Possível abuso de poder político pode levar à responsabilização e até à cassação de vereadores de Guarantã do Norte

Arquivamento do processo contra o prefeito Márcio Gonçalves abre nova discussão sobre a conduta dos parlamentares envolvidos na tentativa de cassação. O arquivamento do processo de cassação contra o prefeito...

Arquivamento do processo contra o prefeito Márcio Gonçalves abre nova discussão sobre a conduta dos parlamentares envolvidos na tentativa de cassação.

O arquivamento do processo de cassação contra o prefeito Márcio Gonçalves encerrou uma frente de batalha política, mas abriu outra discussão em Guarantã do Norte: a eventual responsabilização dos vereadores que participaram da tentativa de afastamento do prefeito, caso sejam identificados abuso de poder político, desvio de finalidade ou outras irregularidades.

A Câmara Municipal tem o dever constitucional de fiscalizar o Executivo. O problema, segundo a discussão que agora ganha força, é quando esse poder pode ter sido utilizado além dos limites da fiscalização legítima e com possível finalidade política.

Com a Justiça mantendo o arquivamento do processo contra Márcio, passa a ser necessário avaliar como a denúncia foi construída, quais fundamentos foram utilizados e qual foi a conduta individual dos agentes envolvidos.

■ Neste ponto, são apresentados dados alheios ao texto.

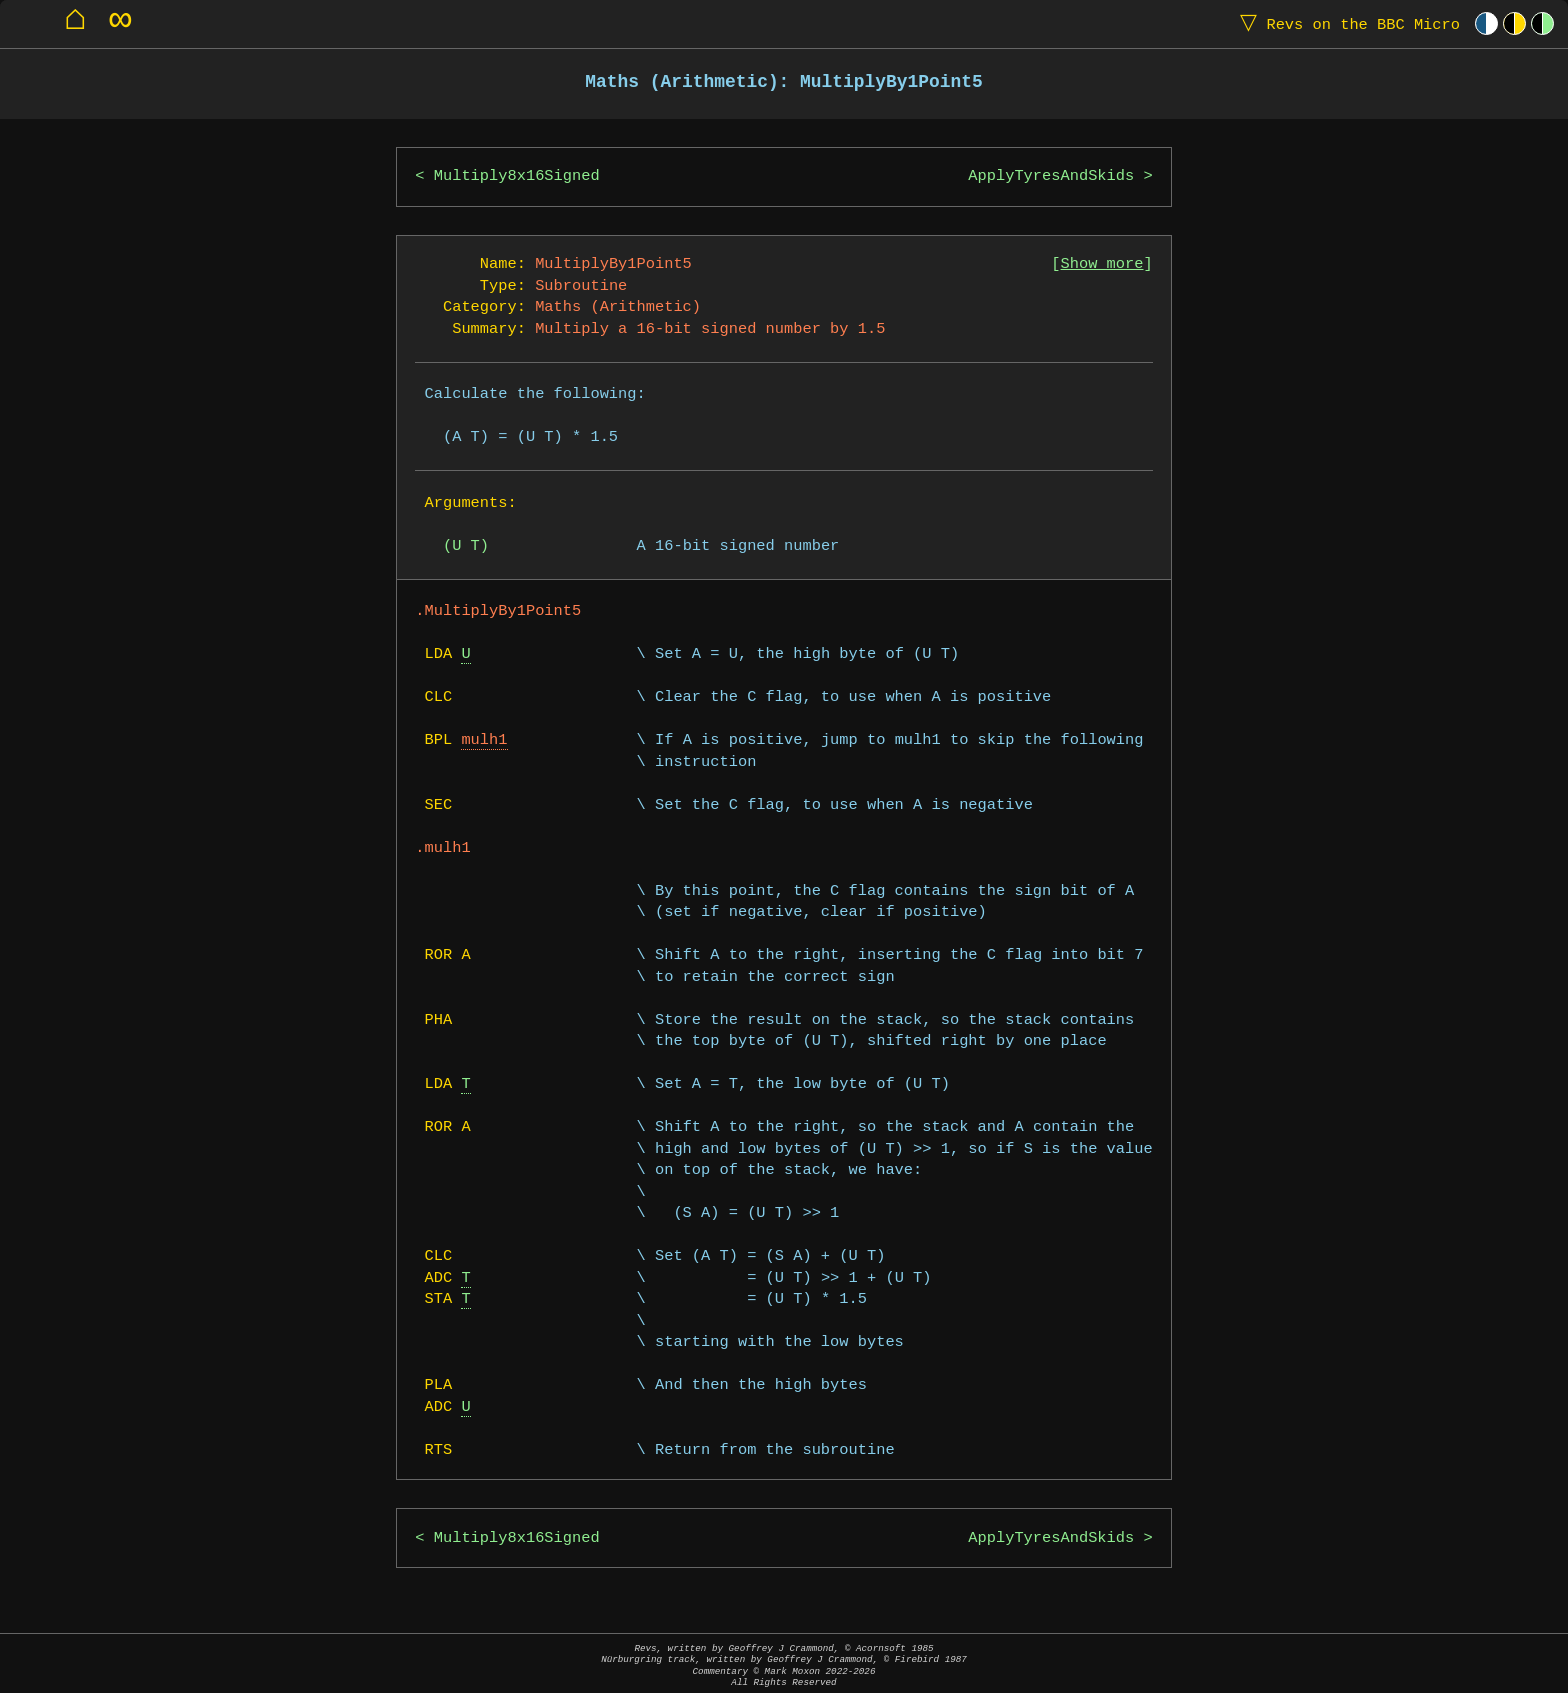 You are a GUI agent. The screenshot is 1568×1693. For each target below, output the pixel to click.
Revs (1345, 23)
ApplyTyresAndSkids (1051, 176)
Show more (1102, 264)
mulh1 (484, 740)
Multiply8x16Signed (517, 176)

Se uma eventual apuração encontrar provas de que prerrogativas do mandato parlamentar foram utilizadas de forma abusiva para tentar retirar do cargo um prefeito eleito pelo voto popular, os responsáveis poderão ficar sujeitos às medidas previstas na legislação, conforme a gravidade e a comprovação de cada conduta.

É importante deixar claro que o arquivamento do processo de cassação de Márcio Gonçalves não significa, automaticamente, que os vereadores cometeram abuso de poder ou que perderão seus mandatos.

Para que exista responsabilização, será necessária a apuração dos fatos e a comprovação de eventual irregularidade.

Entretanto, caso fique demonstrado que houve utilização indevida da estrutura ou das prerrogativas do Legislativo para atingir adversários políticos, a situação pode ganhar novos desdobramentos nas esferas política, administrativa, civil e, quando houver previsão legal e os requisitos forem preenchidos, penal.

Dependendo da infração eventualmente comprovada e do procedimento adotado, a perda do mandato parlamentar também pode entrar no campo das consequências jurídicas possíveis.

A discussão não é sobre impedir que vereadores fiscalizem o prefeito. Pelo contrário: a fiscalização do Executivo é uma das principais funções do Legislativo.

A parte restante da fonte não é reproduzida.